We observed that CO sites cluster towards the end of chromosomes and that this effect is more pronounced if the CO site is more frequently encountered, i.e. appears in multiple RILs (Fig. 1c). CO sites show a bias to genic regions that is statistically significant (two-tailed t test p < 0.0001, t = 6.2534, df = 10,174). In the regions defined containing CO sites, i.e. the windows that were representative of cM bins (CO-Phenotype, “Materials and methods”), the average number of genes is 363.83 and the average proportion of the region represented by genes is 2.65% whereas across all array SNP windows the average number of genes per region decreases to 342.98 and the average proportion of each region represented by genes decreases to 2.54% (“Materials and methods”).
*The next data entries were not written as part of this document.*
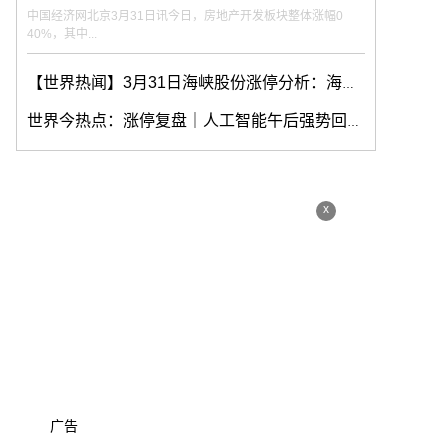
中国经济网北京3月31日讯今日，房地产开发板块整体涨幅0
40%，其中...
【世界热闻】3月31日海峡股份涨停分析：海南，海南自由贸易港，自由贸易港概念热股
世界今热点：涨停复盘｜人工智能午后强势回归，资金重点围猎金融、医疗方向！海南消息不断，本地股活跃
x
广告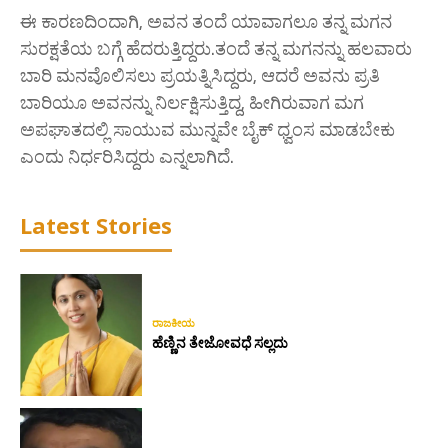
ಈ ಕಾರಣದಿಂದಾಗಿ, ಅವನ ತಂದೆ ಯಾವಾಗಲೂ ತನ್ನ ಮಗನ
ಸುರಕ್ಷತೆಯ ಬಗ್ಗೆ ಹೆದರುತ್ತಿದ್ದರು.ತಂದೆ ತನ್ನ ಮಗನನ್ನು ಹಲವಾರು
ಬಾರಿ ಮನವೊಲಿಸಲು ಪ್ರಯತ್ನಿಸಿದ್ದರು, ಆದರೆ ಅವನು ಪ್ರತಿ
ಬಾರಿಯೂ ಅವನನ್ನು ನಿರ್ಲಕ್ಷಿಸುತ್ತಿದ್ದ, ಹೀಗಿರುವಾಗ ಮಗ
ಅಪಘಾತದಲ್ಲಿ ಸಾಯುವ ಮುನ್ನವೇ ಬೈಕ್ ಧ್ವಂಸ ಮಾಡಬೇಕು
ಎಂದು ನಿರ್ಧರಿಸಿದ್ದರು ಎನ್ನಲಾಗಿದೆ.
Latest Stories
ರಾಜಕೀಯ
ಹೆಣ್ಣಿನ ತೇಜೋವಧೆ ಸಲ್ಲದು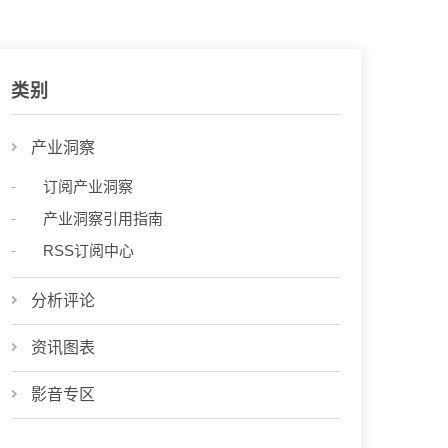
类别
产业洞察
订阅产业洞察
产业洞察引用指南
RSS订阅中心
分析评论
资讯图表
影音专区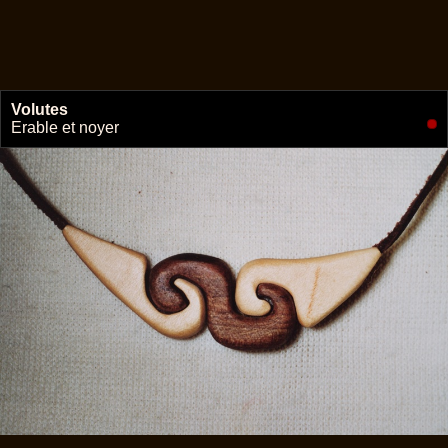
Volutes
🔗
Erable et noyer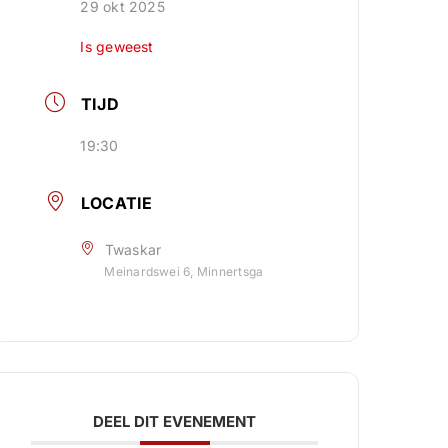
29 okt 2025
Is geweest
TIJD
19:30
LOCATIE
Twaskar
Meinardswei 6, Minnertsga
DEEL DIT EVENEMENT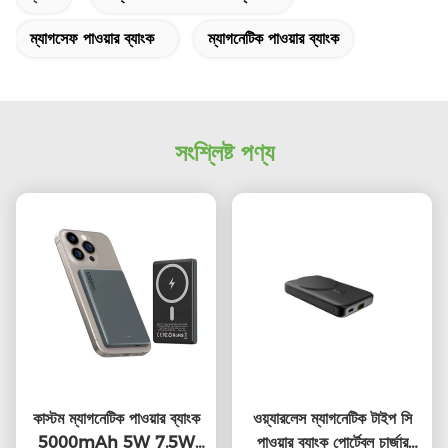
ম্যাগসেফ পাওয়ার ব্যাংক
ম্যাগনেটিক পাওয়ার ব্যাংক
সংশ্লিষ্ট পণ্য
কাস্টম ম্যাগনেটিক পাওয়ার ব্যাংক
ওয়্যারলেস ম্যাগনেটিক টাইপ সি
5000mAh 5W 7.5W
পাওয়ার ব্যাংক পোর্টেবল চার্জার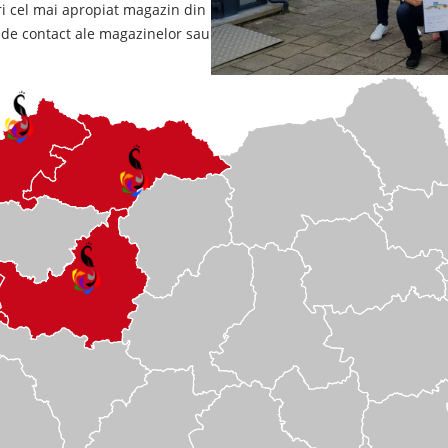
ri cel mai apropiat magazin din
e de contact ale magazinelor sau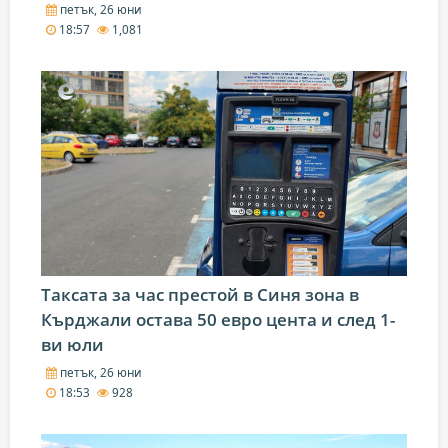
петък, 26 юни
18:57
1,081
Таксата за час престой в Синя зона в
Кърджали остава 50 евро цента и след 1-
ви юли
петък, 26 юни
18:53
928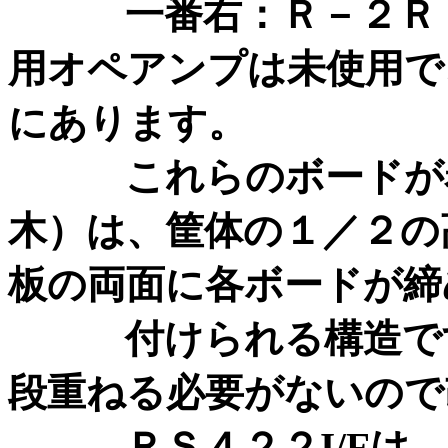
一番右：Ｒ－２Ｒ 
用オペアンプは未使用で
にあります。
これらのボードが着
木）は、筐体の１／２の
板の両面に各ボードが締
付けられる構造です
段重ねる必要がないので
ＲＳ４２２I/Fは、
Further to this bias of COs to genic regions, there was a significant positive correlation between the number of genes at the CO site and the number of RILs with the CO (Fig. 1d, Pearson correlation coefficient (r) = 0.271706, n = 4780, p < 0.00001). Therefore, if a CO is observed in more RILs, then it is more likely to be gene associated.
We assessed the number of RILs that each identified CO was observed in and found that COs that are more frequently seen within a population are more likely to be seen in all 13 populations. The number of COs that are seen in only one population decreases as more RILs in the population have the CO; conversely, COs that are seen in all 13 populations increase in number as more RILs within the populations have the CO (Additional file 1: Figure S4, Table S4).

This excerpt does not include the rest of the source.